The Rise Of Sociological And Linguistic E-Discovery Document Processing Software

The New York Times article, in essence, describes a couple software vendors who have come up with “linguistic” and “sociological” ways of reviewing documents, so that far more information can be extracted, and far more subtle relationships can be identified, than through a mere keyword search.

There’s no doubt that this next generation of document review is the way the future. It will be standard practice for companies and their attorneys to use the software to identify inculpatory and embarrassing materials so they can focus their efforts on precluding discovery into those materials.

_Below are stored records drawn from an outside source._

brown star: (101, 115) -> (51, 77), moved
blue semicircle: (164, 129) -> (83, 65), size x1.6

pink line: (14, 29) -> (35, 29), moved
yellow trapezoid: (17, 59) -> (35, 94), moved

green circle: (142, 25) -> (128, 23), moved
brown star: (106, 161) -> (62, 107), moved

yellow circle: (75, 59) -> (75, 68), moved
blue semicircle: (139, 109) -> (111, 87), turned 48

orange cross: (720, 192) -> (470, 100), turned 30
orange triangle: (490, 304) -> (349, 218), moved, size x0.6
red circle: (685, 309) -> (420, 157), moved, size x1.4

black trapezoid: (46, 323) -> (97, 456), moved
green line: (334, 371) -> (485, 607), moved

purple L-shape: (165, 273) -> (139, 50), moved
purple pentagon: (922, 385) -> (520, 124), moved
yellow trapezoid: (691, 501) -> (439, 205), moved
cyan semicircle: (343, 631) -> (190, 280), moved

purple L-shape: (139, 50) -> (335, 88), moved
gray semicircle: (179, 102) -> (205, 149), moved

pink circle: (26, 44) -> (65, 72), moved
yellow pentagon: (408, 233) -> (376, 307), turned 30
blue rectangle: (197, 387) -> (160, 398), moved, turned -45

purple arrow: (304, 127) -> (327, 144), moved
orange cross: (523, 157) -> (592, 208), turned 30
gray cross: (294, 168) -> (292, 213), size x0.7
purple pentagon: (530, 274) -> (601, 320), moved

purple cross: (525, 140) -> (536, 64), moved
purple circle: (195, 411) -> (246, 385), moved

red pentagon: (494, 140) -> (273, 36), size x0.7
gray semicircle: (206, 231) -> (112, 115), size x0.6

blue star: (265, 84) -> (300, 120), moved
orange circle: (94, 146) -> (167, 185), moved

But there is some cause for concern. Consider this paragraph in the story:

Software is also making its way into tasks that were the exclusive province of human decision makers, like loan and mortgage officers and tax accountants.

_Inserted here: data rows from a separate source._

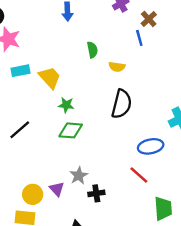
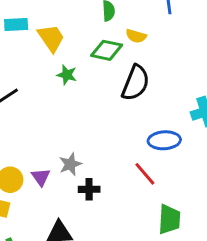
green diamond: (71, 130) -> (107, 50), moved

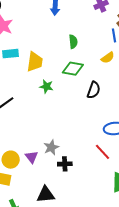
yellow semicircle: (136, 36) -> (108, 58), moved, turned -48
yellow trapezoid: (51, 38) -> (35, 62), turned 45
black semicircle: (136, 83) -> (94, 90), size x0.7

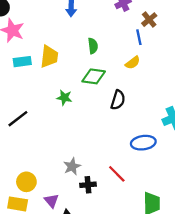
yellow trapezoid: (35, 62) -> (49, 57), moved
red line: (102, 152) -> (117, 174), moved
purple triangle: (32, 157) -> (51, 201), moved

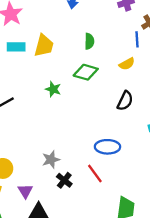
black semicircle: (118, 100) -> (125, 101), moved
blue ellipse: (143, 143) -> (107, 147), moved
black cross: (88, 185) -> (64, 180), turned 35

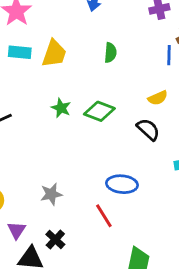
yellow semicircle: (127, 64) -> (158, 98), moved
green diamond: (86, 72) -> (99, 111), moved
black semicircle: (125, 101) -> (148, 129), turned -78
black cross: (64, 180) -> (55, 239), moved

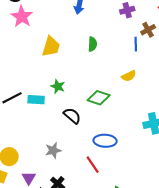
cyan rectangle: (20, 52) -> (36, 100), moved
green diamond: (99, 111) -> (99, 98), moved
black semicircle: (148, 129) -> (72, 116), moved

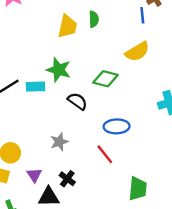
yellow trapezoid: (51, 46) -> (67, 26), moved
yellow semicircle: (129, 76) -> (137, 52), size x1.5
green star: (58, 86) -> (59, 70), size x1.5

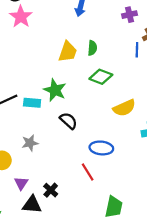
yellow semicircle: (137, 52) -> (124, 108), moved
green diamond: (105, 79) -> (101, 77), moved
gray star: (59, 142) -> (30, 143), moved

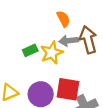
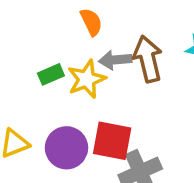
orange semicircle: (63, 19) -> (91, 22), moved

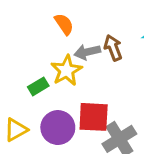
brown arrow: (148, 59) -> (113, 48), size x0.7
green rectangle: (51, 74) -> (38, 86), moved

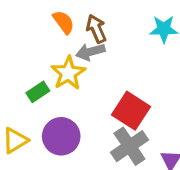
brown arrow: (113, 48) -> (96, 29), moved
red square: (94, 117) -> (131, 111), moved, turned 32

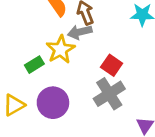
red square: (131, 111) -> (112, 65), moved, size x0.7
gray cross: (129, 146) -> (109, 94), moved

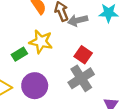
gray arrow: (80, 32) -> (78, 20), moved
yellow star: (61, 49) -> (41, 42), turned -30

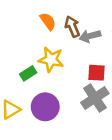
red square: (83, 55) -> (96, 73), turned -30

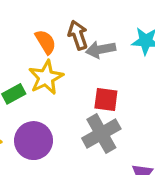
orange semicircle: (48, 21) -> (46, 42), moved
yellow star: (51, 60) -> (46, 77), turned 30

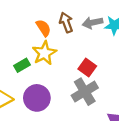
gray arrow: (101, 49) -> (92, 23), moved
red square: (106, 100) -> (87, 67), turned 30

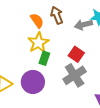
gray arrow: (92, 23) -> (83, 25), moved
green rectangle: (22, 65) -> (44, 58), moved, turned -40

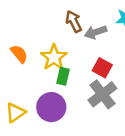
orange semicircle: (37, 21) -> (19, 54), moved
gray arrow: (83, 25) -> (96, 32), moved

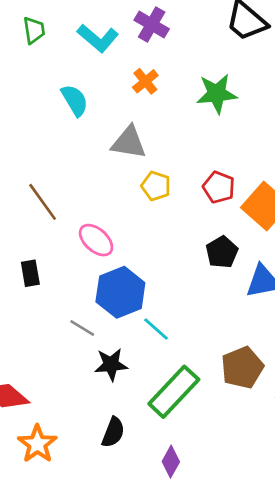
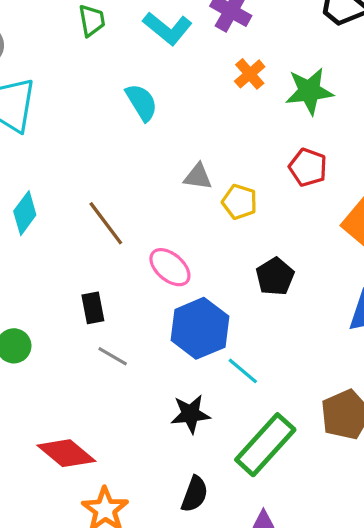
orange cross: (145, 81) -> (250, 74), moved
gray triangle: (129, 142) -> (198, 177), moved, size x0.7
red pentagon: (219, 187) -> (308, 167), moved
black pentagon: (222, 252) -> (275, 276), moved
gray line: (82, 328) -> (113, 356), moved

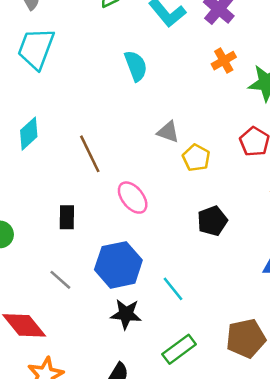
blue hexagon: (200, 328) -> (118, 265), moved
gray line: (113, 356) -> (60, 280), moved
green rectangle: (265, 445) -> (179, 349), size x0.7

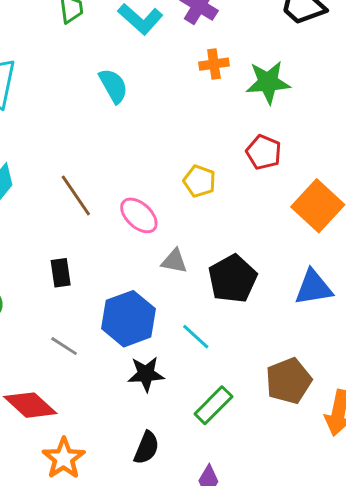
orange cross: (224, 61) -> (214, 64), turned 30
gray triangle: (168, 132) -> (174, 261), moved
pink ellipse: (133, 198) -> (139, 215), moved
black pentagon: (212, 221) -> (233, 279), moved, size x1.4

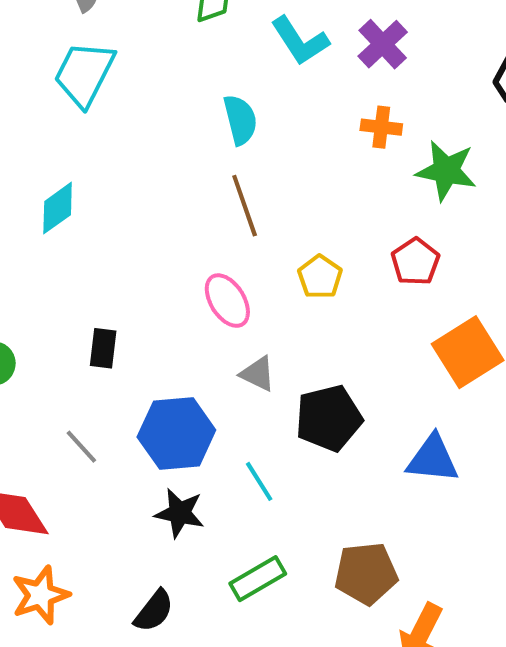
brown line: (76, 195) -> (245, 206), moved

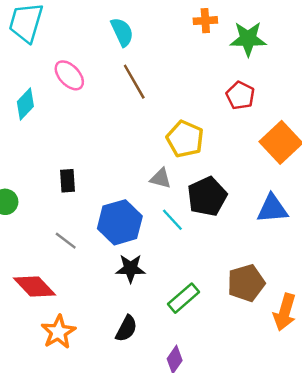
yellow pentagon: (320, 277) -> (185, 139), moved, size x1.4
pink ellipse: (227, 301) -> (69, 75), moved
cyan line: (259, 481) -> (172, 220), moved

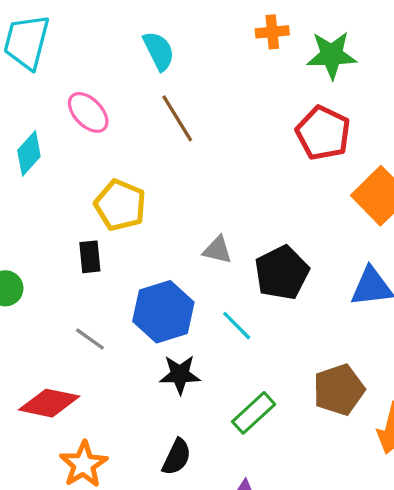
red pentagon: (240, 95) -> (323, 133), size x1.4
yellow pentagon: (185, 139) -> (120, 205), moved
cyan line: (172, 220) -> (237, 326), moved
red diamond: (35, 286) -> (49, 403), turned -33

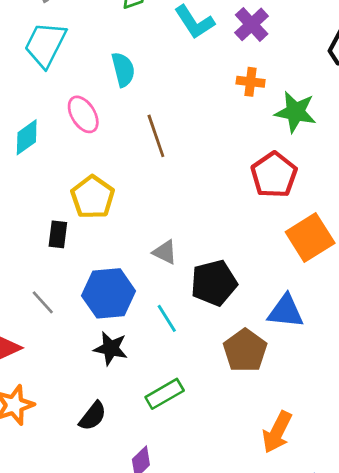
cyan semicircle: (159, 51) -> (123, 70), moved
brown pentagon: (339, 390) -> (245, 350), moved, turned -30

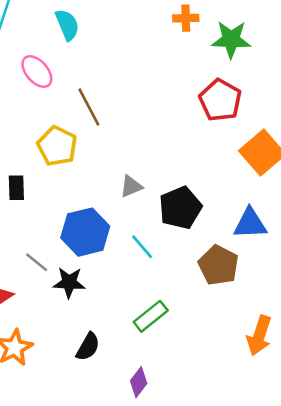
brown line: (156, 136) -> (89, 107), moved
black rectangle: (58, 234) -> (16, 188), moved
gray triangle: (165, 252) -> (131, 186), turned -40
gray line: (43, 302) -> (37, 262), moved
black star: (111, 348) -> (69, 282), moved

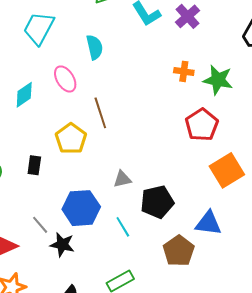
orange cross: (186, 18) -> (184, 71), moved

You mean, the dreaded robo-signers? The computer programs used by banks to routinely rip off millions of homeowners, including, most recently, a columnist for the Washington Post?

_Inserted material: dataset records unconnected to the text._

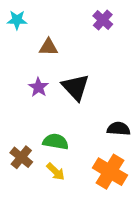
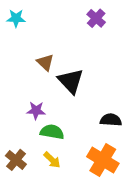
brown triangle: (48, 47) -> (45, 62), moved, turned 42
purple star: (38, 87) -> (36, 110), moved, turned -30
brown cross: (21, 157) -> (16, 160), moved

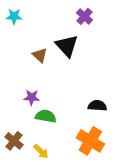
black triangle: (71, 81) -> (67, 46), moved
yellow arrow: (52, 160) -> (41, 151), moved

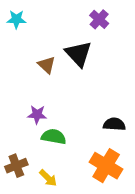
brown cross: (14, 141) -> (16, 166), turned 30

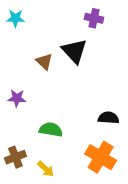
purple cross: (99, 19) -> (94, 18), turned -30
purple star: (37, 115) -> (17, 98), moved

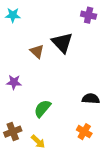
purple cross: (94, 18) -> (89, 15), moved
green semicircle: (51, 130) -> (42, 109), turned -60
orange cross: (101, 157) -> (84, 132), size x0.6

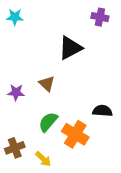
black triangle: (62, 43) -> (70, 48), turned 45
brown triangle: (37, 51) -> (47, 84), moved
orange cross: (84, 132) -> (75, 134), moved, size x1.5

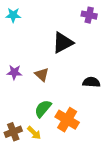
purple star: (16, 92) -> (14, 72), moved
black semicircle: (102, 111) -> (91, 82), moved
yellow arrow: (43, 159) -> (34, 133), moved

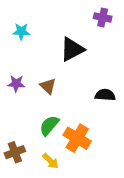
cyan star: (13, 15) -> (21, 31), moved
yellow arrow: (34, 133) -> (50, 161), moved

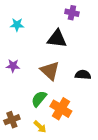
purple cross: (103, 17) -> (72, 13), moved
black triangle: (72, 49) -> (57, 39), turned 35
brown triangle: (48, 86) -> (50, 71), moved, size x1.5

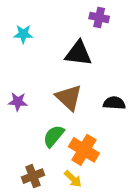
purple star: (13, 66) -> (18, 102), moved
brown cross: (12, 120) -> (33, 176), moved
yellow arrow: (40, 127) -> (73, 179), moved

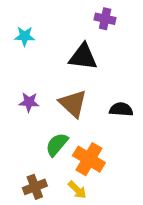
purple star: (18, 102) -> (29, 102), moved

That’s supposed to be an indication of how well these programs work?

The bigger problem, in my view, is the asymmetrical manner in which these programs will be used. Again, the story provides a perfect example:

Two months ago, Autonomy, an e-discovery company based in Britain, worked with defense lawyers in a lawsuit brought against a large oil and gas company. The plaintiffs showed up during a pretrial negotiation with a list of words intended to be used to help select documents for use in the lawsuit.

“The plaintiffs asked for 500 keywords to search on,” said Mike Sullivan, chief executive of Autonomy Protect, the company’s e-discovery division.

In response, he said, the defense lawyers used those words to analyze their own documents during the negotiations, and those results helped them bargain more effectively, Mr. Sullivan said.

The whole purpose of discovery is to eliminate “trial by surprise.” The lawyers and the parties are supposed to have ample opportunity to investigate the facts and circumstances of the case before they settle or go to a jury trial. Yet, as shown by the above example, one-sided use of these programs can give the defense attorneys an unfair vantage by allowing them to perform a more robust analysis of the exact same documents.

There’s an easy solution, though. In a number of cases these days, the lawyers agree to a streamlined form of discovery in which the bulk of the documents are initially produced and, if privileged or irrelevant documents are discovered in the mix, then the party producing the documents reserves their right to "clawback" the documents and claim a privilege.

It works. It’s fair. It ensures that cases will be tried on their merits, not on the ability of lawyers to conceal evidence. But will that become standard practice?

I doubt it. There is too much money to be made in, and too much inculpatory evidence to hide with, obstructionism.